→ WHAT IS REQUIRED: Exactly as written, print out each entry in the data, with no pictures.

Records contained in a dataset:

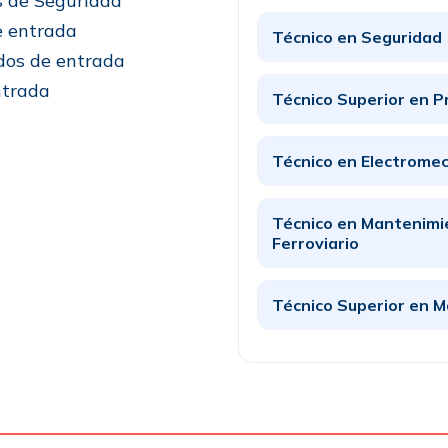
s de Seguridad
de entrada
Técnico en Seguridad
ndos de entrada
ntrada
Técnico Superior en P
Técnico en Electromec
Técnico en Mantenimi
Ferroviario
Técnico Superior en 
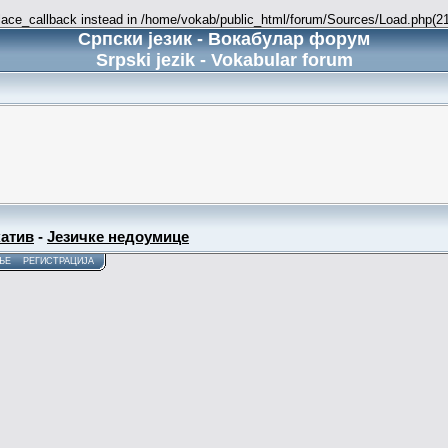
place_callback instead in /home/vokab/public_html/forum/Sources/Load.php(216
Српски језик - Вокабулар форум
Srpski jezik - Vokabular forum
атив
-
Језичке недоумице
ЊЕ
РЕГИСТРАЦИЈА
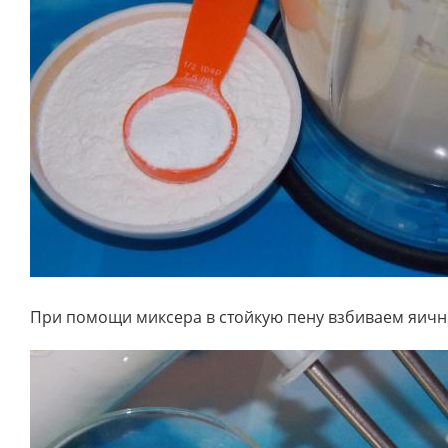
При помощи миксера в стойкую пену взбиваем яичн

→ EXERCISE OUTPUT:
s de Seguridad
de entrada
Técnico en Seguridad
ndos de entrada
ntrada
Técnico Superior en P
Técnico en Electromec
Técnico en Mantenimi
Ferroviario
Técnico Superior en 
place_callback instead in /home/vokab/public_html/forum/Sources/Load.php(216
Српски језик - Вокабулар форум
Srpski jezik - Vokabular forum
атив
-
Језичке недоумице
ЊЕ
РЕГИСТРАЦИЈА
При помощи миксера в стойкую пену взбиваем яичн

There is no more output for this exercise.